Not that long ago, in a movie theatre not too far away…
Star Wars Episode VII – The Force Awakens
Director: J J Abrams
Stars: Harrison Ford, Carrie Fisher, Daisy Ridley, John Boyega, Mark Hamill, Adam Driver, Andy Serkis, Peter Mayhew, Anthony Daniels
The plot for Star Wars: The Force Awakens is pretty simple. Let’s set the scene: Luke Skywalker has buggered off somewhere to be alone. The Rebellion are now called the Resistance, and the Empire is now The First Order. Both sides are trying to locate Luke, because they see him as the only real hope against / threat to* (delete as appropriate) the First Order, which is set on re-establishing the old Empire grip over the entire galaxy.
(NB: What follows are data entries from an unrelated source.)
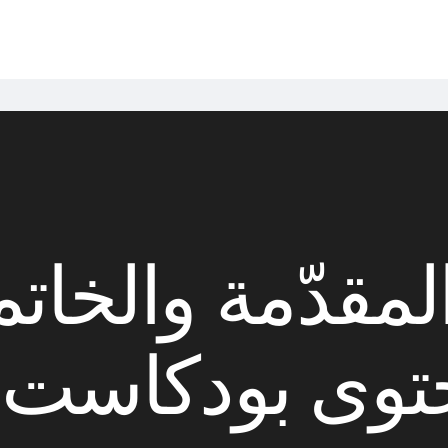
المقدّمة والخات
حتوى بودكاست م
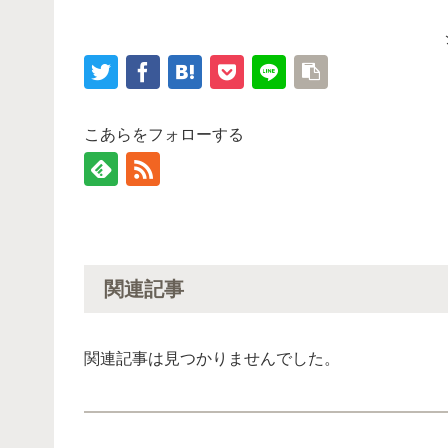
こあらをフォローする
関連記事
関連記事は見つかりませんでした。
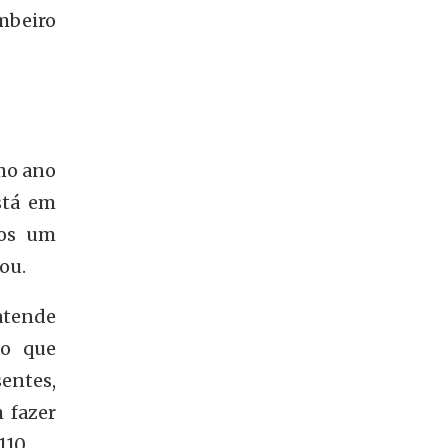
mbeiro
mo ano
stá em
mos um
ou.
 atende
ão que
entes,
m fazer
110.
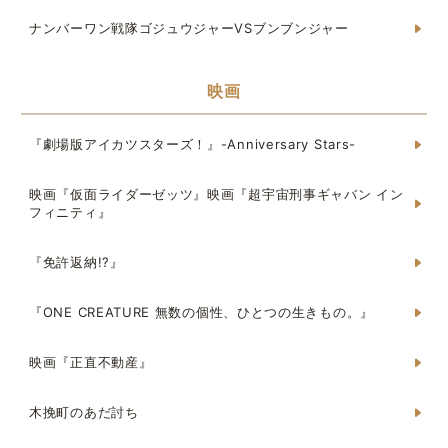
ナンバーワン戦隊ゴジュウジャーVSブンブンジャー
映画
『劇場版アイカツスターズ！』-Anniversary Stars-
映画『仮面ライダーゼッツ』映画『超宇宙刑事ギャバン イン
フィニティ』
『免許返納!?』
『ONE CREATURE 無数の個性、ひとつの生きもの。』
映画『正直不動産』
木挽町のあだ討ち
The First Order have a new dark-Jedi, in Kylo Ren. The Resistance have former Princess, now General Leia, in charge (seemingly above Admiral Ackbar, even though they both effectively hold the same rank). And out in the field, there’s a crop of new Resistance fighters.
Rey is a scavenger, living on Jakku and scratching out a living trading salvage for food. Her rough existence is changed when a small droid, BB-8, sort of adopts her, and soon she’s facing the First Order alongside Finn, a self-described Resistance fighter who’s actually an escaped Stormtrooper. They escape the planet in an old, rusty ship from a junkyard – yep, it’s the Falcon… It turns out that BB-8 is carrying a star map with the location of a certain Mr Skywalker…
Cue various scenes of space battles, incredibly coincidental meetings, the return of Han and Chewie, captures, escapes, etc., all leading to the big confrontation on the First Order’s new mega-weapon, Starkiller Base: a cannon housed inside a planet that draws power from its sun and that can destroy entire systems across vast distances.
Before the weapon can be used on the Resistance base, fleets of X-Wing fighters and a handful of ground troops must destroy the base by blowing up the shield generator. Having got inside, Han comes face to face with Kylo Ren, who – we all know by now – is actually Han and Leia’s son (and therefore Darth Vader’s grandson). Though emotionally torn, Kylo Ren eventually kills Han to prevent the First Order from falling.
Of course, the Resistance win, the base is destroyed, and the star map is used to allow Rey to find Luke in the end.
That’s the story. So what did I think?
The plot itself is light and generally substance-free, following much the same trail that A New Hope walked back in 1977. The way that it was presented was very good, with space battles shown far closer to the original trilogy than those horrible pointless prequels. The light sabre fights were a welcome return to common sense, without all the ‘Crouching Jedi, Hidden Sith’ rubbish. And the scenery was far less CGI-driven and far more realistic than Episodes 1-3, which will always be a good thing.
The familiar characters were very good, even though Luke really didn’t appear until the very end. Leia was the Leia from Hoth (The Empire Strikes Back) in full military mode, and Chewie was as much fun as always. Han was the surprise, with a performance of maturity and depth that made the wisened old space-farer very believable.
The new characters were generally good, and certainly the future sequels will give the opportunity for their characters to mature. John Boyega (Finn) gave a unique performance as the Stormtrooper with a conscience, and became more likeable as the film progressed. Daisy Ridley (Rey) was excellent as the feisty, independent, yet deeply focused heroine. And then we get to Adam Driver…
Sorry, but for me, Kylo Ren really didn’t work.
You can split the film into three main sections as far as he is concerned. Firstly, there’s the sinister, secretive, mask-wearing Ren, who was so obviously subservient to the commander on the battle cruiser. Vader was never subservient, unless it suited his purpose, and never to a ship captain. It made him look weak and less significant.
Then you get what I call his Jacobean period. As soon as the mask came off, he looked like one of the consumptive poets in Blackadder III. Definitely not a Sith Lord.
Then after he killed Han, he just seemed to go mental when trying to kill Rey and Finn. Zero control, and nothing at all like every other Dark Lord that the films have ever portrayed.
So there you have it. A great film, highly enjoyable, but not as good as the initial trilogy simply because the baddie was laughably pathetic.
Let’s see what the future (well, the long distant but not quite so long distant as before) past reveals.